Images are to be left out; everything else in the listing should be repeated exactly.

[[ Data records, beginning ]]

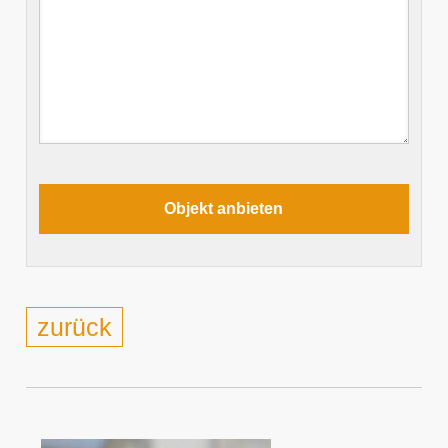
zurück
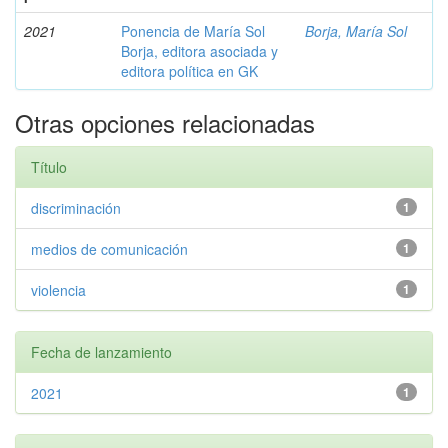
2021
Ponencia de María Sol
Borja, María Sol
Borja, editora asociada y
editora política en GK
Otras opciones relacionadas
Título
discriminación
1
medios de comunicación
1
violencia
1
Fecha de lanzamiento
2021
1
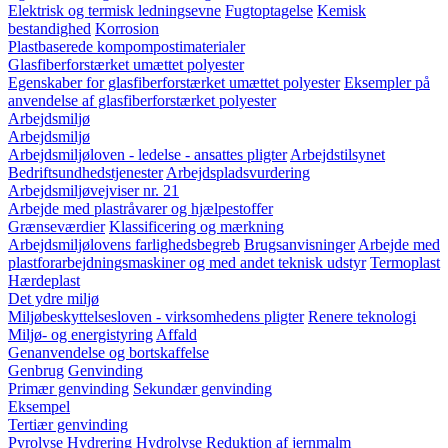
Elektrisk og termisk ledningsevne
Fugtoptagelse
Kemisk
bestandighed
Korrosion
Plastbaserede kompompostimaterialer
Glasfiberforstærket umættet polyester
Egenskaber for glasfiberforstærket umættet polyester
Eksempler på
anvendelse af glasfiberforstærket polyester
Arbejdsmiljø
Arbejdsmiljø
Arbejdsmiljøloven - ledelse - ansattes pligter
Arbejdstilsynet
Bedriftsundhedstjenester
Arbejdspladsvurdering
Arbejdsmiljøvejviser nr. 21
Arbejde med plastråvarer og hjælpestoffer
Grænseværdier
Klassificering og mærkning
Arbejdsmiljølovens farlighedsbegreb
Brugsanvisninger
Arbejde med
plastforarbejdningsmaskiner og med andet teknisk udstyr
Termoplast
Hærdeplast
Det ydre miljø
Miljøbeskyttelsesloven - virksomhedens pligter
Renere teknologi
Miljø- og energistyring
Affald
Genanvendelse og bortskaffelse
Genbrug
Genvinding
Primær genvinding
Sekundær genvinding
Eksempel
Tertiær genvinding
Pyrolyse
Hydrering
Hydrolyse
Reduktion af jernmalm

[[ Data records, end ]]

#### [Result of this task]
zurück
2021
Ponencia de María Sol
Borja, María Sol
Borja, editora asociada y
editora política en GK
Otras opciones relacionadas
Título
discriminación
1
medios de comunicación
1
violencia
1
Fecha de lanzamiento
2021
1
Elektrisk og termisk ledningsevne
Fugtoptagelse
Kemisk
bestandighed
Korrosion
Plastbaserede kompompostimaterialer
Glasfiberforstærket umættet polyester
Egenskaber for glasfiberforstærket umættet polyester
Eksempler på
anvendelse af glasfiberforstærket polyester
Arbejdsmiljø
Arbejdsmiljø
Arbejdsmiljøloven - ledelse - ansattes pligter
Arbejdstilsynet
Bedriftsundhedstjenester
Arbejdspladsvurdering
Arbejdsmiljøvejviser nr. 21
Arbejde med plastråvarer og hjælpestoffer
Grænseværdier
Klassificering og mærkning
Arbejdsmiljølovens farlighedsbegreb
Brugsanvisninger
Arbejde med
plastforarbejdningsmaskiner og med andet teknisk udstyr
Termoplast
Hærdeplast
Det ydre miljø
Miljøbeskyttelsesloven - virksomhedens pligter
Renere teknologi
Miljø- og energistyring
Affald
Genanvendelse og bortskaffelse
Genbrug
Genvinding
Primær genvinding
Sekundær genvinding
Eksempel
Tertiær genvinding
Pyrolyse
Hydrering
Hydrolyse
Reduktion af jernmalm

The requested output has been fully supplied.